Sunday, January 08, 2006


Happy New Year! On January 1st 2006 I decided to spend the day in New York City's Chinatown. Other cities have some version, I've been to Boston's and Montreal's, but east of the Mississipi, NYC's is perhaps the most comprehensive and interesting. One of many subculture outposts throughout New York.

Chinatown is one of the most visually interesting and diverse areas of NYC. I brought along a camera to document my adventure. Above is a shot of the subway stop at Canal and Lafayette Streets, on the edge of Chinatown. The next photo is the colorful visitor kiosk at Chinatown's entrance. Notice the chinese-style Western Union billboard behind it.

Consumer goods are modified to fit in with the local cultural context, including McDonalds.

Although the Chinese celebrate a new year, its not the same as the Times Square affair we're used to and not at the same time. Nevertheless there were tossed New Year's decorations and fragments of firecrackers all over the place, like this festive firehydrant.

Chinatown is next to Soho, which used to be a big time artist community, and is now home to a growning population of Baby Boomers, who in the search for eternal hipness, are slowly eliminating the artistic quirkiness of the place. However, I was still able to locate some unretouched graffiti, free from prepackaged hipness.

There's also ad graffiti, like this giant mural for the new Warriors PlayStaion game. "The Warriors" is of course, a late 70's movie which took place in a surreal version of NYC.

The streets are crammed with small shops selling everything from trinkets to food. Lots of food, and plenty of fish.

The fishmarkets of Chinatown are unbelievably cheap. If I had a cooler I'd have bought some to bring home.

Even the fishheads looked delicious in this cultural context.

I'm not a big fruit fan, but there's also plenty of sidewalk produce stands. These sell the usual assortment of fruit and vegetables, and also specialized Chinese favorites, like leeches, which a friend and frequent visitor to Chinatown made me try last summer. Leeches are strange looking, but quite delicious. Like a cross between grapes and plums.

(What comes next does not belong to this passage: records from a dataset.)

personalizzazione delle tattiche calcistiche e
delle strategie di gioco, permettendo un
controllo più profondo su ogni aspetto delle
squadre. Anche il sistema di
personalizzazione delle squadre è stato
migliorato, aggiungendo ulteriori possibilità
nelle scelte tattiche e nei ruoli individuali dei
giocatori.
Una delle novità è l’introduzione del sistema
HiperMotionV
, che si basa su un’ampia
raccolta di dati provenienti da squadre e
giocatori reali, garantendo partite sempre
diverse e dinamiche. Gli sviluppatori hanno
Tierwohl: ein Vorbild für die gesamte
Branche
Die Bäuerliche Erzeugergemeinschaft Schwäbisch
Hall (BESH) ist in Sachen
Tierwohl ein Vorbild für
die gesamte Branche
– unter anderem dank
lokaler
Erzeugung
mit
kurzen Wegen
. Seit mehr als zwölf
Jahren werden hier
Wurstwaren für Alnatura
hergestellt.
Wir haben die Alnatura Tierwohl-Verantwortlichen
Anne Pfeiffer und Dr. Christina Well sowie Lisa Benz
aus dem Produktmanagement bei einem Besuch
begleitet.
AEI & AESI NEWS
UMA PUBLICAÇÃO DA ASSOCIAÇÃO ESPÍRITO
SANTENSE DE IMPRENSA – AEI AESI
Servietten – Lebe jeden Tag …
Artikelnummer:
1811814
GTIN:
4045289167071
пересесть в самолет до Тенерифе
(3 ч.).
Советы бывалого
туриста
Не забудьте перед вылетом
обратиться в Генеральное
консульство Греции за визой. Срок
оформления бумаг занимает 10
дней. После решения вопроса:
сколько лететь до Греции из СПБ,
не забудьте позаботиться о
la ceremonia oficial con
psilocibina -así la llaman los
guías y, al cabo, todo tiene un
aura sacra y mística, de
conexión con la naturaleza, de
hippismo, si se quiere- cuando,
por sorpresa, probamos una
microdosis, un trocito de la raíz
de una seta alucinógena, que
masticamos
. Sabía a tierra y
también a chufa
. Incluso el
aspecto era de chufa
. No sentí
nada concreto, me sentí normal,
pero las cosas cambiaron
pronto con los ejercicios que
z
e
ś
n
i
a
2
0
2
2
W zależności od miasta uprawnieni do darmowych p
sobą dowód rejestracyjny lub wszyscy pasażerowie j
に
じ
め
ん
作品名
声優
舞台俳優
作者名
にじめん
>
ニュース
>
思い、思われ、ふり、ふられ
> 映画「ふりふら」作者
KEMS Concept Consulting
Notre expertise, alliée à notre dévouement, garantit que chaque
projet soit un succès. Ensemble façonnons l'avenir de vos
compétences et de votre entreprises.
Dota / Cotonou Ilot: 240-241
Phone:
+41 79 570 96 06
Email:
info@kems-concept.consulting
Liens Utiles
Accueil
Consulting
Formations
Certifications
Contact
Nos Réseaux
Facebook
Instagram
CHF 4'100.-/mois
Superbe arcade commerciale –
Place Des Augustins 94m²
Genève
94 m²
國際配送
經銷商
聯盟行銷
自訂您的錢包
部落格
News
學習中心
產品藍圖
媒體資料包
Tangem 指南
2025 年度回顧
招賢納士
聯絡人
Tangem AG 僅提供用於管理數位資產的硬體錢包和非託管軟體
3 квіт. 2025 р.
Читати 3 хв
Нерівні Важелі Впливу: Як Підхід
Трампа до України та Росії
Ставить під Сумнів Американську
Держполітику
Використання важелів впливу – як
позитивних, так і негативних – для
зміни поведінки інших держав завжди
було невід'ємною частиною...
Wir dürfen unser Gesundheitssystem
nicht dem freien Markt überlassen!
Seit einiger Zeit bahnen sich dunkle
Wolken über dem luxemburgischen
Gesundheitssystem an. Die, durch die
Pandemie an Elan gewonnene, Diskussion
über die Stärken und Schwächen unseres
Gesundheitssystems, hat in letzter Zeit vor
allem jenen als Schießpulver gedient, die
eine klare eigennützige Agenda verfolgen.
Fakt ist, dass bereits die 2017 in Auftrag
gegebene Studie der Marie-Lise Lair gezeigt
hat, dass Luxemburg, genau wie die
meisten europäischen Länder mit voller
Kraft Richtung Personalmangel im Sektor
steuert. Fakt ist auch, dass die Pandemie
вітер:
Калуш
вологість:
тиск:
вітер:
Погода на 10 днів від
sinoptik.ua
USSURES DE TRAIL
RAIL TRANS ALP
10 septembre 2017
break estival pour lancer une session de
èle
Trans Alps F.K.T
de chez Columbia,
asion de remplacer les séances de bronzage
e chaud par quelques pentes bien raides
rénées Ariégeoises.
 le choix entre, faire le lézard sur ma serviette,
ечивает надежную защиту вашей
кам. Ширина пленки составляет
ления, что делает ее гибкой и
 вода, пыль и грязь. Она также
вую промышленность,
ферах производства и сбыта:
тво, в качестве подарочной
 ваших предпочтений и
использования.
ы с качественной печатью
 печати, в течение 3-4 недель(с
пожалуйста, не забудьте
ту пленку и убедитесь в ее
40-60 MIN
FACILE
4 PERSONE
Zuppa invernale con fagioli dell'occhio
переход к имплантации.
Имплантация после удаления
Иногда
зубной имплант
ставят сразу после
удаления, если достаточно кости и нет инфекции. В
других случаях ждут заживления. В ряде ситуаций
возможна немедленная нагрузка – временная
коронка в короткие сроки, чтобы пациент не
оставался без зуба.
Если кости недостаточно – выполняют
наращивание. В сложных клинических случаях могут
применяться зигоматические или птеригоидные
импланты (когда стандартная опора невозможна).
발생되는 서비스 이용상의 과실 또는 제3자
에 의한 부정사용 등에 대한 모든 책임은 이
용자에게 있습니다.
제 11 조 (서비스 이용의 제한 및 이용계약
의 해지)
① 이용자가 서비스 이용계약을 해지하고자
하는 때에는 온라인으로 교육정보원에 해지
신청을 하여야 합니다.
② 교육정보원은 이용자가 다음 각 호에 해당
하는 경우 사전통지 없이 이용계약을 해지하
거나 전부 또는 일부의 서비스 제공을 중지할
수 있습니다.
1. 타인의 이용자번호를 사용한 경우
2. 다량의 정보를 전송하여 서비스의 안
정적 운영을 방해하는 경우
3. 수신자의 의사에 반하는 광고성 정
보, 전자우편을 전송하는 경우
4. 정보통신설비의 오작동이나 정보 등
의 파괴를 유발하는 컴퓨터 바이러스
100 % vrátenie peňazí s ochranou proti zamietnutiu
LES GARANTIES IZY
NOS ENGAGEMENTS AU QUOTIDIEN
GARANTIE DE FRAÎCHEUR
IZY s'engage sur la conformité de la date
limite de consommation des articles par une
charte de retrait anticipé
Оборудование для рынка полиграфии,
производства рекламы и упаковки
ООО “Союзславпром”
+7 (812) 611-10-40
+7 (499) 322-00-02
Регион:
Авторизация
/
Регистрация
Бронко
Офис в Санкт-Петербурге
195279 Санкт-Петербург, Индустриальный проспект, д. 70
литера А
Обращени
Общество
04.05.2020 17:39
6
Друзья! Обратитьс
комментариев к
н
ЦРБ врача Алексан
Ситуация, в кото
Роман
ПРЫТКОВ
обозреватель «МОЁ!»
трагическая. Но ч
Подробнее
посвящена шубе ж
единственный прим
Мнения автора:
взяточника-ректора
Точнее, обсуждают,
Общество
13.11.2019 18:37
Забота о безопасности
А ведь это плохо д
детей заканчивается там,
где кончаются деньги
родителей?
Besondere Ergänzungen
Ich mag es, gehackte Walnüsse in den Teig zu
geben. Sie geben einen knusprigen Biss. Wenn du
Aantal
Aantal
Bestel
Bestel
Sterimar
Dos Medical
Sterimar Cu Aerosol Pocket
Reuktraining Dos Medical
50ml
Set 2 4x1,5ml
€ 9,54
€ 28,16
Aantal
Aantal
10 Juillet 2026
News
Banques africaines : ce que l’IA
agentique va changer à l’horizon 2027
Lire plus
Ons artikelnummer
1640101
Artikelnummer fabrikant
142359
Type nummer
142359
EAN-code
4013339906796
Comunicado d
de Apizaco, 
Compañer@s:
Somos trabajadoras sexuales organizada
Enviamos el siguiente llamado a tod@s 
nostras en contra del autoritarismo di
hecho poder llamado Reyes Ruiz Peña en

All this street walking made me hungry, so I stopped in at my favorite restaurant, Hop Kee, on Mott Street for one of my favorite meals, Chinese Broccoli with Oyster Sauce. Although New Jersey has a Chinese Take Out on every corner, they don't serve this dish across the river. It looks plain, but was very tasty. Hop Kee also has other great meals like Crispy Duck, and my friend's favorite, Little Snails, which someone at the next table was eating. Yuck. Cuisine is an excellent transmitter of culture and Chinatown's assortment of food choices are some of the best on the Eastern Seaboard. Definitely not your neighborhood Chinese restaurant.

After dinner I perused the street vendors. Here's some little buddhas.

Items range from little plastic things to unique furniture and statues. Here's some big buddhas. They were atleast 5 ft tall.

Color can also transmit culture. Bright red is not only the color of communism, but I think red and gold also suggest the beauty and mystery of China. Here's some tassle wall hangers.

After this I made my way over to Little Italy for some real cappuccino [makes Starbucks taste like mud] and a canoli. Then it was back on the subway to Port Authority for the ride home. A nice way to start 2006. Happy New Year!